** Opening MATERIAL FOR THIS EXERCISE block **

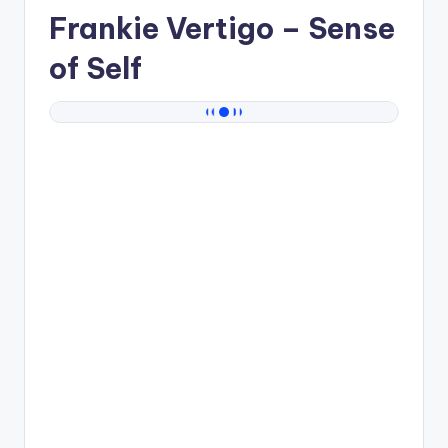
Frankie Vertigo
– Sense
of Self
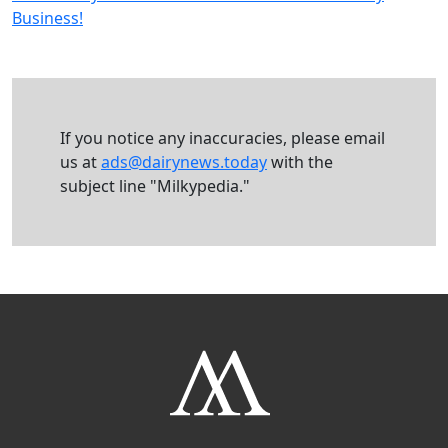
Business!
If you notice any inaccuracies, please email
us at
ads@dairynews.today
with the
subject line "Milkypedia."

** Closing MATERIAL FOR THIS EXERCISE block **

### [YOUR INSTRUCTIONS]
The answer must be an exact restatement of all the records, with no pictures included.

### [RESULT OF THIS EXERCISE]
Frankie Vertigo
– Sense
of Self
Business!
If you notice any inaccuracies, please email
us at
ads@dairynews.today
with the
subject line "Milkypedia."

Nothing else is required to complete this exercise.